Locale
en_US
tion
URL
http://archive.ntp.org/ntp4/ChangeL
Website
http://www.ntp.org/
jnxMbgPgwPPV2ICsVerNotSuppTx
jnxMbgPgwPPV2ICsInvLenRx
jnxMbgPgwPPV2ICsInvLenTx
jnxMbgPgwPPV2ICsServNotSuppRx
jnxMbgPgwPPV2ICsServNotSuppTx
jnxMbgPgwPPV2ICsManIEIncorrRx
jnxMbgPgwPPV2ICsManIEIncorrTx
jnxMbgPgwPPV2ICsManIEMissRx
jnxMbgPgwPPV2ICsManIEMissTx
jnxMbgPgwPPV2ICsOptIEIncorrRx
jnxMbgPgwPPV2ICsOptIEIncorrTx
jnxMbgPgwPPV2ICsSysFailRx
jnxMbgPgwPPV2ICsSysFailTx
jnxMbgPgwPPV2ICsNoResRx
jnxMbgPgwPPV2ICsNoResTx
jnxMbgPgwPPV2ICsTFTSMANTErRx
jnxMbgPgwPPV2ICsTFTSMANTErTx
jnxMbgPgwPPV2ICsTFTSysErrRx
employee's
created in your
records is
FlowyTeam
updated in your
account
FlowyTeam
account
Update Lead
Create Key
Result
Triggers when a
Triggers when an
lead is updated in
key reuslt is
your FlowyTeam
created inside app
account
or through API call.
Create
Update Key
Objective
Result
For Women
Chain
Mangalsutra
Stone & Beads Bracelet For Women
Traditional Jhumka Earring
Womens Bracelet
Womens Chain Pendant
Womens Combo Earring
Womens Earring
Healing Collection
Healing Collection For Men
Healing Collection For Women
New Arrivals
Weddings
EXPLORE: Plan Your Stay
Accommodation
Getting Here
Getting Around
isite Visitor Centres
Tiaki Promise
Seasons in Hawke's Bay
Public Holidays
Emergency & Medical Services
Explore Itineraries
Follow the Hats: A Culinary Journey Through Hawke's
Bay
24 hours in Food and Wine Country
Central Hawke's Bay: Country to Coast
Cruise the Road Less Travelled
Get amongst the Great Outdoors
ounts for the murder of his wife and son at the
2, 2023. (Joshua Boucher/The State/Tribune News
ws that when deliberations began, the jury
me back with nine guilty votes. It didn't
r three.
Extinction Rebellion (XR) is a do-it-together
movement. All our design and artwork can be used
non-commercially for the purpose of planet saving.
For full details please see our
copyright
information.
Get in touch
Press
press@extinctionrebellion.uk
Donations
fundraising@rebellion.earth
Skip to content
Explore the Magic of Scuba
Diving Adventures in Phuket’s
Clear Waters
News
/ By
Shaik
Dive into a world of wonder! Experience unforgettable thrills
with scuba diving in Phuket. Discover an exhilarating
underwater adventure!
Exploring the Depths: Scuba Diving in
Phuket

_ _ _ _

## [INSTRUCTIONS TO FOLLOW]
Taking the line with "Mangalsutra" as the first and the line with "Explore Itineraries" as the last, retype that stretch of the data above exactly, with no other lines.

## [RESPONSE FOR THIS EXERCISE]
Mangalsutra
Stone & Beads Bracelet For Women
Traditional Jhumka Earring
Womens Bracelet
Womens Chain Pendant
Womens Combo Earring
Womens Earring
Healing Collection
Healing Collection For Men
Healing Collection For Women
New Arrivals
Weddings
EXPLORE: Plan Your Stay
Accommodation
Getting Here
Getting Around
isite Visitor Centres
Tiaki Promise
Seasons in Hawke's Bay
Public Holidays
Emergency & Medical Services
Explore Itineraries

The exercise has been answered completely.